When it comes to evaluating technology in the home, there seems to be no shortage of new devices and shiny gadgets, mainly part of the Internet of Things (IoT), to discuss. Unfortunately, there seems to be no shortage of security issues to consider regarding these same devices, either.
It's not uncommon to hear of "virtual break-ins" caused by a malicious hacker connecting to a home's network or accessing sensitive information through smart thermostats, refrigerators, and doorbells.
However, there is a particular kind of technology that is becoming increasingly popular, both in and outside of the home: the voice-activated device. Think of the many devices that "wake up" when they hear their name called – "Hey Google" on Google Homes, "Alexa" on Amazon's devices, and "Hey Siri" for the Apple iPhone. Even more recently, applications such as Spotify are waking up to related commands like "Hey Spotify."
It's true that this feature can be useful. Without having to do anything more than speak, users can set reminders, ("Hey Siri, remind me to move the laundry into the dryer in 45 minutes.") play music, ("Alexa, play 70s soul classics.") or get directions and traffic reports. ("Hey Google, how long will it take me to get to the other side of town?") Long gone are the days where folks might tie thread around their finger to remind them of something, manually put on a record, or pull out a paper map with a seemingly endless number of folds.
While these things certainly have sentimental value, it must be admitted that the corresponding present-day digital action is often more convenient.
What Are the Privacy Concerns?
However, consider the method in which these devices "wake up." They must be listening for their keyword all the time. How would they know to activate once being called upon otherwise?

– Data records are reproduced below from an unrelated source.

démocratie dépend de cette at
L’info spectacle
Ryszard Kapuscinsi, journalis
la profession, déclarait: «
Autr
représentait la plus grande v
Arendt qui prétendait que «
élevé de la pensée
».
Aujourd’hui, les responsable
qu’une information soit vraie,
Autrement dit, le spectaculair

The audio is first recorded and then analyzed, not just by computers but by other humans. In this 2019 blog post, David Monsees, the Google product manager for Google Home's language search, says that "experts review and transcribe a small set of queries to help us better understand... languages." Google Home allows these recordings to be deleted, but it is not the default setting.

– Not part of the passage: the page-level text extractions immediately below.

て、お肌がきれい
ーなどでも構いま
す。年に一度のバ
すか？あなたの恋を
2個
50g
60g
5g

Monsees explains that users "can turn off storing audio data to [their] Google account completely or choose to auto-delete data after every 3 months or 18 months." This is especially concerning for those who work from home and are having conversations that are normally kept private by providing physical protection such as a closed-door conference room.
Furthermore, on January 12, 2021, Spotify was granted a patent to analyze the audio data collected from its new "Hey Spotify" feature to make music suggestions based on the emotional state, age, gender, and accents of the user. This means that data outside of the default wake call is being collected, stored, and used. This is a major privacy concern, both for individuals and for their employers if working from home.
Playing It Safe
So, how can you prevent sensitive information from being shared in your own home?

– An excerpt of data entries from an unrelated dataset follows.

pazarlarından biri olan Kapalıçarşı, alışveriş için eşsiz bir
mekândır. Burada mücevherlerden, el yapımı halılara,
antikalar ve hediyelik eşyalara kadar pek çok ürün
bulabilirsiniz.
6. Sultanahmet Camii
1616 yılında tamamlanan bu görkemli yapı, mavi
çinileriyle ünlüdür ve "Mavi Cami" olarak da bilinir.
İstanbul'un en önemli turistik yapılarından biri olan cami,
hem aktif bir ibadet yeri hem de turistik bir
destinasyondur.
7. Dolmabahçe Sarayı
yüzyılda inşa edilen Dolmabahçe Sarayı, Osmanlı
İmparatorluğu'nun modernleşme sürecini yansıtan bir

First, turn off voice activation. Almost all devices with this feature have an "off" switch, either on the device itself (in the case of a Google Home or Amazon Alexa) or within the virtual device settings (in the case of smartphones and individual applications like Spotify). Although voice-activated features are occasionally helpful, consider the security benefits of choosing to take a few extra seconds to manually set a timer, play music, and look up directions and traffic reports instead of asking a virtual assistant to do it for you.
Second, if you have previously had a voice-activated device in your home, go to that device's settings and delete all previously stored data. While this does not delete the information that has already been sent and processed by the respective company and its servers, it does prevent that audio from being accessed time and time again.
Third, consider creating two different WiFi networks in your home: one for your smart devices and another for everything else. This can make it more difficult for malicious hackers to enter through an IoT device and make their way to devices with a great deal of personal information. Interestingly, Google Home requires that it be on the same network as your personal devices.
Like with most things, the better way is often not the easier or more convenient route.
But remember: security is everyone's responsibility.